Davis told the troops of his departure at a recently concluded staff meeting.
"Just told my colleagues of 10 yrs I'm leaving company I founded," Davis said in a Twitter posting. "What a wonderful journey. Thank you, Tellme!"
The Tellme unit will become part of a "speech center of excellence" to be led by Zig Serafin, a 10-year Microsoft veteran. That unit will also include Microsoft's separate Speech Components Group. Serafin said in an interview that Davis and McCue are the only high-level departures and shrugged off the suggestion that Microsoft may have trouble hanging on to Tellme's rank and file.
"I'm not new to the group," said Serafin, who will lead a combined unit that includes Tellme's staff as well as others at the company who work on speech technology. The group spans teams in Mountain View, Calif., where Tellme has offices, as well as Redmond, Wash., and Beijing. Serafin noted that he was deeply involved in helping Tellme integrate with the company in the year following its acquisition by Microsoft in 2007.

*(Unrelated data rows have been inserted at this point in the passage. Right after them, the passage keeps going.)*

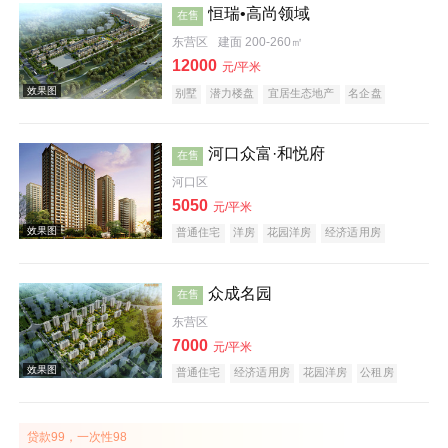
恒瑞•高尚领域
在售
东营区
建面 200-260㎡
12000
元/平米
别墅
潜力楼盘
宜居生态地产
名企盘
五证齐全
河口众富·和悦府
在售
效果图
河口区
5050
元/平米
普通住宅
洋房
花园洋房
经济适用房
商务公寓
住宅底商
创意地产
科技住宅
潜力楼盘
中式地产
宜居生态地产
海景地产
江景地产
名企盘
众成名园
在售
东营区
效果图
7000
元/平米
普通住宅
经济适用房
花园洋房
公租房
酒店式公寓
公园地产
贷款99，一次性98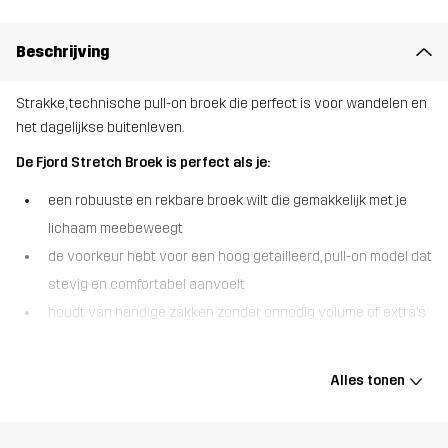
Beschrijving
Strakke, technische pull-on broek die perfect is voor wandelen en
het dagelijkse buitenleven.
De Fjord Stretch Broek is perfect als je:
een robuuste en rekbare broek wilt die gemakkelijk met je
lichaam meebeweegt
de voorkeur hebt voor een hoog getailleerd, pull-on model dat
stevig en comfortabel aanvoelt
houdt van handige zakken zonder onnodig volume of extra’s
De Fjord Stretch Pants zijn gemaakt voor alledaagse beweging. De
zachte, zeer robuuste stof voelt aan als softshell en heeft een
Alles tonen
indrukwekkende rekbaarheid, voor comfort en flexibiliteit op de
trails en op straat. De hoge taille en elastische tailleband zorgen
voor een ondersteunende pasvorm, terwijl de DWR-afwerking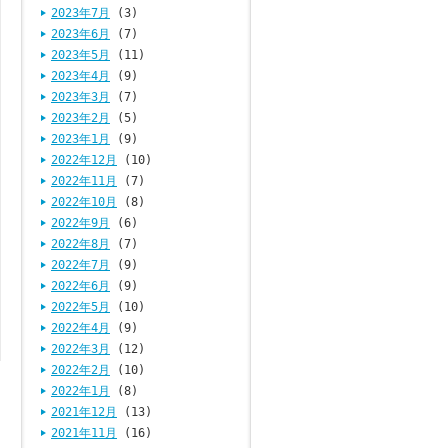
2023年7月
(3)
2023年6月
(7)
2023年5月
(11)
2023年4月
(9)
2023年3月
(7)
2023年2月
(5)
2023年1月
(9)
2022年12月
(10)
2022年11月
(7)
2022年10月
(8)
2022年9月
(6)
2022年8月
(7)
2022年7月
(9)
2022年6月
(9)
2022年5月
(10)
2022年4月
(9)
2022年3月
(12)
2022年2月
(10)
2022年1月
(8)
2021年12月
(13)
2021年11月
(16)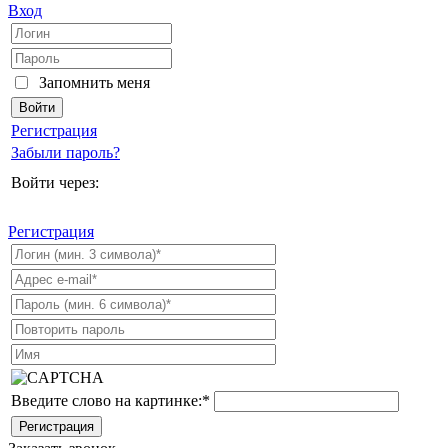
Вход
Запомнить меня
Регистрация
Забыли пароль?
Войти через:
Регистрация
Введите слово на картинке:
*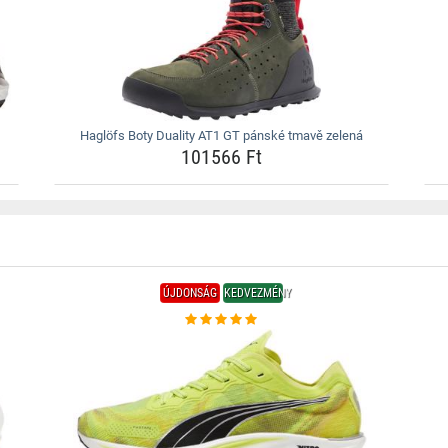
Haglöfs Boty Duality AT1 GT pánské tmavě zelená
101566 Ft
ÚJDONSÁG
KEDVEZMÉNY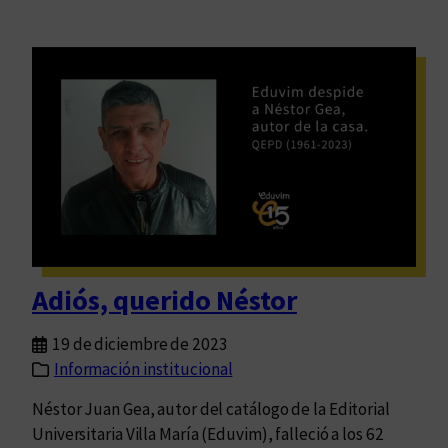
Adiós, querido Néstor
19 de diciembre de 2023
Información institucional
Néstor Juan Gea, autor del catálogo de la Editorial
Universitaria Villa María (Eduvim), falleció a los 62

"For the first year I worked with Mike to help him connect in with Microsoft and how to navigate the company," he said. Serafin was even there on Super Bowl Sunday in 2007 as Microsoft CEO Steve Ballmer worked to persuade McCue to sell, with Ballmer accidentally spilling a soda on McCue during one excited outburst.
"I've been there since the beginning and the leaders recognize that," Serafin said.
Serafin said that the Tellme unit, like other Microsoft divisions, was affected by recent layoffs. However, he said that Microsoft isn't abandoning any of the many areas in which Tellme was working, including Microsoft's mobile phone, automotive and mobile units. Tellme also has its own consumer service and application as well as an enterprise business that sells a voice-recognition-based phone service to large and mid-size businesses.
"Microsoft believes that speech is a natural user interface that will be used in a wide range of consumer and business applications," Serafin said. "We think there is an opportunity to further move the needle forward as far as what role speech plays as a natural user interface."
With 400 people on the team, Serafin said that Microsoft has the broadest speech effort in the industry.
"There's no group in the industry that has this combination of assets working across software and services for speech."
Among the projects Serafin will inherit: coming up with a Tellme app for the iPhone. Last year, a Tellme executive said an alpha version was already being tested and said a final product would be ready by June.
Microsoft now says it will miss that target. Although an iPhone version of Tellme's voice-powered search is still being developed, the company plans to release it only after the Windows Mobile 6.5 version of the Tellme app, which is due in the fall.